- Born: Judith Mary Keith 1962 (age 63–64) Wellington, New Zealand
- Education: Victoria University of Wellington
- Occupation: Architect
- Years active: 1989–present
- Spouse: Ewan Brown
- Relatives: Kenneth Keith (father)
- Practice: JKBA – Judi Keith-Brown Architects

= Judi Keith-Brown =

New Zealand architect

Judith Mary Keith-Brown (née Keith; born 1962) is a New Zealand architect. She served as president of the New Zealand Institute of Architects from 2020 to 2022.

== Biography ==
Keith-Brown was born Judith Mary Keith in Wellington in 1962, the daughter of Jocelyn Keith (née Buckett), a nurse and midwife, and Kenneth Keith, a lawyer and judge. As a child, she lived in the United States with her family for two periods: in Boston from 1964 to 1965 while her father studied law at Harvard University; and in New York City between 1968 and 1970 when her father was a member of the United Nations Secretariat.

She studied architecture at Victoria University of Wellington, graduating with a Bachelor of Architecture degree in 1991. While at university, she met and married her husband, Ewan Brown, also an architect.
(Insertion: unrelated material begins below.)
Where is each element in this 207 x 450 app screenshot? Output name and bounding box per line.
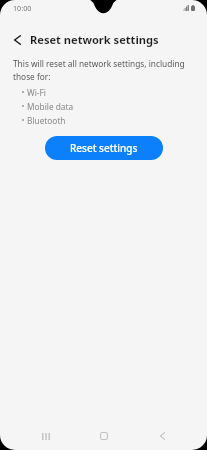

Keith-Brown worked in a small firm on graduating, before moving to Scotland and working in Glasgow on public housing projects. On returning to New Zealand, she tutored in design at Victoria University and continued to practise as an architect.

Keith-Brown served as president of the New Zealand Institute of Architects for a two-year term, from 2020 to 2022, and was succeeded in the role by Judith Taylor.